Ermeni gazeteciler Türkiye özelinde kullanılan hakaretler ya da aşağılamalar hemen hemen şu yönde olduğunu belirtiyorlar: “Ermeni medyası yalnızca Türkiye’de olan kötü şeyleri haberleştiriyor. Özellikle de soykırım konusuna odaklanmış vaziyetteler. Devamlı olarak Türkiye’de demokrasi yok mesajı veriliyor ama Ermenistan’daki durumdan hiç bahsedilmiyor. Türkler bizim düşmanımız. Ermeni şarkısının melodisi Türkçeye benziyor ve Türkiye’de de çok popüler diye Türkler sevdiği için mutlu olmamız mı lazım?”

Önyargı kalıplarına dair birkaç deyiş de örnek veriliyor: “Türk Türktür, onlara güvenilmez.’’, ‘‘Sen Türk müsün?’’, ‘’Türk bile bunu yapmaz.’’

…Sonuç olarak, homojen bir toplum oldukları için çok kültürlülük ve çeşitliliğe gereksinimleri oldukları ancak bu şekilde bu önyargıları kırabilecekleri konusunda her iki gazeteci de hemfikir. Gegham tüm bunun bir eğitim sorunundan kaynaklandığını, eğitimin devlet politikası olarak benimsenmesi gerektiğini, medyanın ön yargıları ve kalıp yargıları yeniden üretmemesinin önemini, en sık olarak rastlanan “Ermeniler en iyi ulus, Tanrı dünyada en iyi ulus olarak bizi seçti” tarzı klişelerin terk edilmesinin bir zorunluluk olduğunu vurguluyor. Bunun bir zaman işi olduğuna inanıyor, bu kuşaktan olmasa da bir sonraki kuşaktan umutlu. Ona göre, bir başka önemli sorun da gazetecilerin ve editörlerin nefret söylemi yaydıklarının farkında bile olmamaları. İletişim Fakültelerinde bunun eğitiminin verilmesi gerektiğini belirtiyor.

Anna Barseghyan ise bu konuda çok umutlu değil. “Yeni kuşak gençler düzeltecek diyorlar ama gerçek şu ki gençler de ailelerine benziyor, armut dibine düşer misali.”( )
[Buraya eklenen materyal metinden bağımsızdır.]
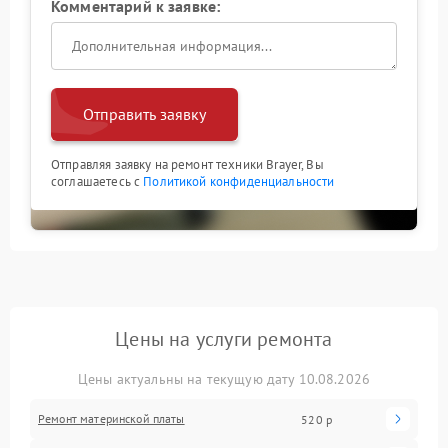
Комментарий к заявке:
Отправить заявку
Отправляя заявку на ремонт техники Brayer, Вы
соглашаетесь с
Политикой конфиденциальности
Цены на услуги ремонта
Цены актуальны на текущую дату 10.08.2026
Ремонт материнской платы
520 р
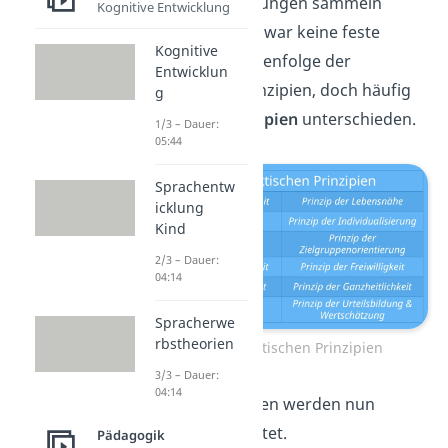
und neue Erfahrungen sammeln
Kognitive Entwicklung
können. Es gibt zwar keine feste
Kognitive
Anzahl oder Reihenfolge der
Entwicklun
didaktischen Prinzipien, doch häufig
g
werden
12 Prinzipien
unterschieden.
1/3 – Dauer:
05:44
Sprachentw
icklung
Kind
2/3 – Dauer:
04:14
Spracherwe
rbstheorien
Die 12 didaktischen Prinzipien
3/3 – Dauer:
04:14
Diese 12 Prinzipien werden nun
genauer betrachtet.
Pädagogik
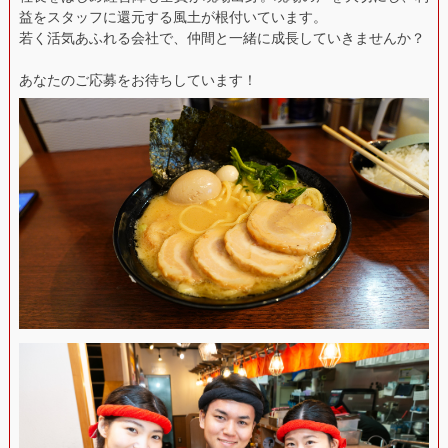
益をスタッフに還元する風土が根付いています。
若く活気あふれる会社で、仲間と一緒に成長していきませんか？
あなたのご応募をお待ちしています！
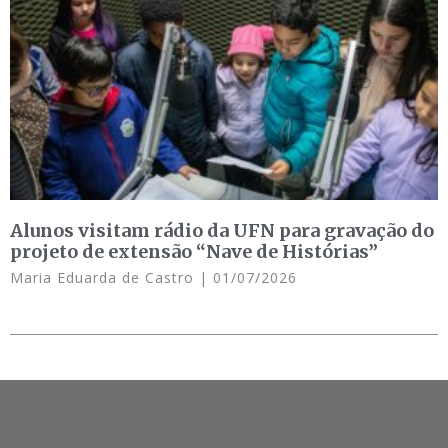
Alunos visitam rádio da UFN para gravação do
projeto de extensão “Nave de Histórias”
Maria Eduarda de Castro
01/07/2026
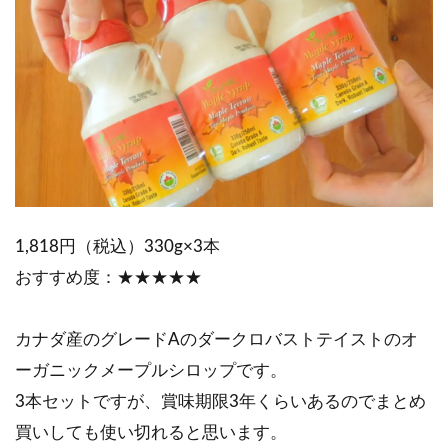
1,818円（税込）330g×3本
おすすめ度：★★★★★
カナダ産のグレードAのダークロバストテイストのオ
ーガニックメープルシロップです。
3本セットですが、賞味期限3年くらいあるのでまとめ
買いしても使い切れると思います。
Ermenilerin nefreti sadece Türklere karşı değil. Onlar aynı zamanda Ermenistan vatandaşı olan diğer milletlere karşı da aynı nefreti sergiliyorlar. Ülke nüfusunun zaten %2’ni oluşturan diğer etnik kimliklerle de benzer sorunlar yaşıyorlar. Süryanilerle yaşanan kendi köylerinden göç sorunlar, Ezidi aktivist Saşik Sultanyan’ın hala tutuklu bulunması, Rusların Lori’deki kilisesinin hala kapalı olması, Lori ilin Madan köyünde Yunanlıların okulsuz, hastanesiz ve ulaşımdan uzak bir yaşam sürmeleri, Erivan’ın merkezinde bulunan Holokost Anıtı’nın Ermeni barbarlığından sık sık nasibini alması, işte bunlar Ermenilerin sadece Türklere, Azerbaycanlılara değil, hatta kendi içinde yaşayan farklı etnik kimliklere duydukları nefretin en büyük kanıtıdır.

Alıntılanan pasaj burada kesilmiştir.